Prove $ \ \forall n \ge 100, \ n^{2} \le 1.1^{n}$ using induction. Question:
Prove $ \ \forall n \ge 100, \  n^{2} \le 1.1^{n}$ using induction. 
My attempt:
Base case is trivial.
Suppose $ \ n \ge 100$ and $ \ n^{2} \le 1.1^{n}$.
Then,
$(n+1)^{2} = n^{2} + 2n + 1 \le 1.1^{n} + 2n + 1$, by I.H.
I am stuck here. Any help would be appreciated. 
 A: Start from the RHS, use the hypothesis of induction and $n\ge 100$
$$1.1^{n+1}=(1.1)^n\cdot 1.1\ge 1.1n^2=n^2+0.1n^2\ge n^2+10n \ge n^2+2n+1=(n+1)^2$$
A: We note that for any $n \geq 100$, if we can prove that $\frac{(n+1)^2}{n^2}\leq 1.1$, then the claim should follow immediately.
$$
\frac{(n+1)^2}{n^2} = \left(\frac{n+1}{n}\right)^2 \leq \left(\frac{101}{100}\right)^2 = \frac{10201}{10000} < \frac{11000}{10000} = 1.1
$$
Note that the inequality $\frac{n+1}{n} \leq \frac{101}{100}$ can be seen by rewriting the LHS as $1 + \frac{1}{n}$ and the RHS as $1 + \frac{1}{100}$, and using the fact that $n \geq 100$.
A: Note that $n>25$ so $26n>25(n+1)$. Also note that $1.1> (\frac{26}{25} )^2$
\begin{eqnarray*}
(1.1)^{n+1}>1.1n^2>\left(\frac{26n}{25}\right)^2>(n+1)^2
\end{eqnarray*}
A: $$(n+1)^2=n^2\Bigl(1+\frac1n\Bigr)^2\le 1.1^n\Bigl(1+\frac2n+\frac1{n^2}\Bigr),$$
so all you have to prove is 
$$\frac 2n+\frac1{n^2}\le 0.1\iff n^2-20n-10\ge 0$$
As the positive root is  $10+\sqrt{110} <10+11$, this happens  for all $n\ge 21$,  and the inequality is established if we prove it's true for $n=100$. Actually, it's satisfied from $n=96$.
A: Other answers have provided the inductive step, so I will limit myself to proving the base case, $1.1^{100}\gt100^2$, in a way that can be checked by eye (i.e., without resorting to a calculator).

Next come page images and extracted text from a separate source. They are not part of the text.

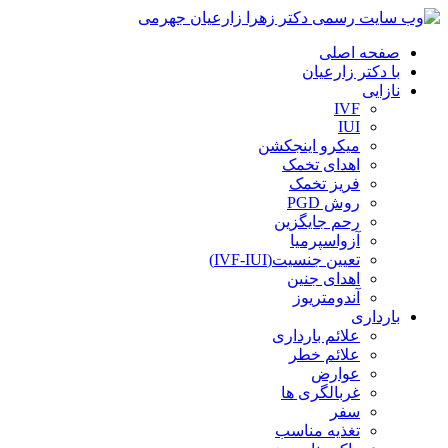
صفحه اصلی
با دکتر زارعیان
نازایی
IVF
IUI
میکرو اینجکشن
اهدای تخمک
فریز تخمک
روش PGD
رحم جایگزین
آزواسپرمیا
تعیین جنسیت(IVF-IUI)
اهدای جنین
آندومتریوز
بارداری
علائم بارداری
علائم خطر
عوارض
غربالگری ها
سفر
تغذیه مناسب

Since $100^2=10^4$, it suffices to show $1.1^{25}\gt10$.  We have
$$1.1^5=\left(1+{1\over10}\right)^5\gt1+5\cdot{1\over10}+10\cdot{1\over10^2}=1.6={8\over5}$$
and
$$\begin{align}
\left(8\over5\right)^5\gt10
&\iff2^{15}\gt5^5\cdot2\cdot5\\
&\iff2^{14}\gt5^6\\
&\iff2^7\gt5^3\\
&\iff128\gt125
\end{align}$$
Thus
$$1.1^{25}=(1.1^5)^5\gt\left(8\over5\right)^5\gt10$$
Remark:  As Bernard observes, the inequality $1.1^n\gt n^2$ actually starts at $n=96$.  It'd be nice to show this (and $1.1^{95}\lt95^2$) in a similar eyeball-checkable fashion, but I don't see any easy way to do so.